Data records

________________________________________

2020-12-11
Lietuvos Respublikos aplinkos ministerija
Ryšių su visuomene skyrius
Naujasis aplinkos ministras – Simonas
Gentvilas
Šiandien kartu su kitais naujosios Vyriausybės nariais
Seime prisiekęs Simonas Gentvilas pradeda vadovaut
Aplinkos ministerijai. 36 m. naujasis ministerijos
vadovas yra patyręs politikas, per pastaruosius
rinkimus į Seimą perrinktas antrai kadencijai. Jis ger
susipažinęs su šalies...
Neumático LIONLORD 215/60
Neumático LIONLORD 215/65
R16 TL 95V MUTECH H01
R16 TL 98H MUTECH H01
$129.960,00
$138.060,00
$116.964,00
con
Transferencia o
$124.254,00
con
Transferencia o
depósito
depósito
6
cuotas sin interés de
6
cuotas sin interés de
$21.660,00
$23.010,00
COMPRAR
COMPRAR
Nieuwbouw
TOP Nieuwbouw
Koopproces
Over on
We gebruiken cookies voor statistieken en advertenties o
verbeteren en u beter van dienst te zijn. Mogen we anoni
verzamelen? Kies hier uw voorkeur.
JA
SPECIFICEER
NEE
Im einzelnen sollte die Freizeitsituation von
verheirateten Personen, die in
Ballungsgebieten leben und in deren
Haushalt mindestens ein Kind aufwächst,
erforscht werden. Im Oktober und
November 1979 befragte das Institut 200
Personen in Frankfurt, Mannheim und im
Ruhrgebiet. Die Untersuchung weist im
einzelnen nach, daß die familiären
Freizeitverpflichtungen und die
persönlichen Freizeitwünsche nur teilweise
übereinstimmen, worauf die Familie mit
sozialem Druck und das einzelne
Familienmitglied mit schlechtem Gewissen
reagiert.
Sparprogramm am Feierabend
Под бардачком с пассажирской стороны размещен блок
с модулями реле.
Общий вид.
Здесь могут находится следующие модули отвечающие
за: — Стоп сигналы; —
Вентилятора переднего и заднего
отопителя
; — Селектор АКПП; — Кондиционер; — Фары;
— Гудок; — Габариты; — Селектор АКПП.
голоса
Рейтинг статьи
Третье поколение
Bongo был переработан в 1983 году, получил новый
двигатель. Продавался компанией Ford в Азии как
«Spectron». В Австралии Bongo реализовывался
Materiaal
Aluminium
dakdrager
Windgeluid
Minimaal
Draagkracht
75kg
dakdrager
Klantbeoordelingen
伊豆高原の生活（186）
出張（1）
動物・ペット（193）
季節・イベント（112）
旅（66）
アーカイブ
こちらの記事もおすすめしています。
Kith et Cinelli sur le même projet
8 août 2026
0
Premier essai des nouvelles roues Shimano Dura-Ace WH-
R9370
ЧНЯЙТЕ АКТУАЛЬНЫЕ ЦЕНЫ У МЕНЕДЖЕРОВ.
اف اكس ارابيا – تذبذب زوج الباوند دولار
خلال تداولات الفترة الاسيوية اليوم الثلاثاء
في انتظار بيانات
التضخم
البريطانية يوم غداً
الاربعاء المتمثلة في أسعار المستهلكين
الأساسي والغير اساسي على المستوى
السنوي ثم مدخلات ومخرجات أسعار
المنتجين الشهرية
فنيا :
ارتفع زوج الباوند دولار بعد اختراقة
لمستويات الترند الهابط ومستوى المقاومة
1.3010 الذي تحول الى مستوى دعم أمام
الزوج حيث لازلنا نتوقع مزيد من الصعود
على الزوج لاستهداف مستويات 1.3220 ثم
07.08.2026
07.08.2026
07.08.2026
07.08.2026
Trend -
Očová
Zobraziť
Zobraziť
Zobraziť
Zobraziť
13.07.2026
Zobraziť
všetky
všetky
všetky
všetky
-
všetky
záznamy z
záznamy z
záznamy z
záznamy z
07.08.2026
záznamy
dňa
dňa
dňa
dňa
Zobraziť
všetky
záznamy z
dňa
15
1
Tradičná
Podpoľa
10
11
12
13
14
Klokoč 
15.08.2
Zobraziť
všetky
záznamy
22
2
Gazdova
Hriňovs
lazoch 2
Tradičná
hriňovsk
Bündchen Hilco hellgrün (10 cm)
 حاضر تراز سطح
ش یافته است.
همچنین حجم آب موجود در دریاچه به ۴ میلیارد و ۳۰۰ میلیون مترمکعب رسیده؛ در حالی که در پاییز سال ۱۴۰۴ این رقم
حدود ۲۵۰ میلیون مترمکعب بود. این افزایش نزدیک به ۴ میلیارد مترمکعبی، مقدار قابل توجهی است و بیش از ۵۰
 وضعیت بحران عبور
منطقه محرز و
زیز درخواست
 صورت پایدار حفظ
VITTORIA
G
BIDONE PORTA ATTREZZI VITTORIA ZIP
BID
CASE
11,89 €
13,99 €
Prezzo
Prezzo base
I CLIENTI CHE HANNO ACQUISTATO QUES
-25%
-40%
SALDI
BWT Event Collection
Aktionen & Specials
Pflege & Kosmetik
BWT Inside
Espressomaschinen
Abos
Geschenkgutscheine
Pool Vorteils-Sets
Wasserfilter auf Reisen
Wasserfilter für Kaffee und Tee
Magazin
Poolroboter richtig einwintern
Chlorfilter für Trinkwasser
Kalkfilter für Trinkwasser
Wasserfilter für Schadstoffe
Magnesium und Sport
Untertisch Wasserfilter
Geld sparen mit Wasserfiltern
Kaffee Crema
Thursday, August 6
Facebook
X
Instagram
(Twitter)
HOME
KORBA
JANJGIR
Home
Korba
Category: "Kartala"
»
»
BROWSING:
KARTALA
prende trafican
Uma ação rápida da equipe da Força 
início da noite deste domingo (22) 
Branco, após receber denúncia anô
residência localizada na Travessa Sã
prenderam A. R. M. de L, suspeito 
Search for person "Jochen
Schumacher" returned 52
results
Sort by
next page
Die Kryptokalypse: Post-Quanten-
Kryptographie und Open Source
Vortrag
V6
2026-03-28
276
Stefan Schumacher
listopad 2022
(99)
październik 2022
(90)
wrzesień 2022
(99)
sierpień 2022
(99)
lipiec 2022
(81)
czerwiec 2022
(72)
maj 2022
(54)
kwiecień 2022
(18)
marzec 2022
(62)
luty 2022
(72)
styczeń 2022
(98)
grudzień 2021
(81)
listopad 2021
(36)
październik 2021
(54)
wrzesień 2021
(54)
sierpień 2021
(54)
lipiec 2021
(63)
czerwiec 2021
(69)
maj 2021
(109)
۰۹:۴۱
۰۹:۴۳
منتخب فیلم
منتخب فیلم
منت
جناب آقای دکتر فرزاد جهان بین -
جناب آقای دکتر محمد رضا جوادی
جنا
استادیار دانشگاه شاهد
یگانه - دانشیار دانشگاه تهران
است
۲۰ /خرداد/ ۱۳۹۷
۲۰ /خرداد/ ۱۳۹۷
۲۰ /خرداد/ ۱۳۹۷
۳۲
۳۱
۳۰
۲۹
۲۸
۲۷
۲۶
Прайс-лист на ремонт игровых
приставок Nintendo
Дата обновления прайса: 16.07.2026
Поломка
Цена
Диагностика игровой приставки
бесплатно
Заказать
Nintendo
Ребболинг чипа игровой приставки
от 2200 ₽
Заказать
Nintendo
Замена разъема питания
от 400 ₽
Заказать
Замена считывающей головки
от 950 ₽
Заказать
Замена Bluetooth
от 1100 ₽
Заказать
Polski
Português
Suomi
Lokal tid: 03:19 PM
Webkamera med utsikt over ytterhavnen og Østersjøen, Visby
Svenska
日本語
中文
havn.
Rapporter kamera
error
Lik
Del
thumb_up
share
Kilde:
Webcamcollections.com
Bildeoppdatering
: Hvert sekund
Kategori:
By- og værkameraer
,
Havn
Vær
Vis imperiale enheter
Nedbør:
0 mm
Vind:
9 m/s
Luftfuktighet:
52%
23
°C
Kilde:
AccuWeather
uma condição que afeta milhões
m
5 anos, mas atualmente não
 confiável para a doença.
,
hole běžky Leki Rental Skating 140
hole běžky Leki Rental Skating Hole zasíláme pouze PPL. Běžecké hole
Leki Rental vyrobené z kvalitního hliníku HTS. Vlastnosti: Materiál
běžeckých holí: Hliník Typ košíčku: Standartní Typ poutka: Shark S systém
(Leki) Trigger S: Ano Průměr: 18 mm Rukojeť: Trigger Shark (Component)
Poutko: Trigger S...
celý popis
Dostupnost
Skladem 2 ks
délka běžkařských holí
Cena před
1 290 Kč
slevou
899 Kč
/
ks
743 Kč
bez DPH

________________________________________

Go through the records above and, whenever a line includes the word "игровой", copy it.

Written reply —
Диагностика игровой приставки
Ребболинг чипа игровой приставки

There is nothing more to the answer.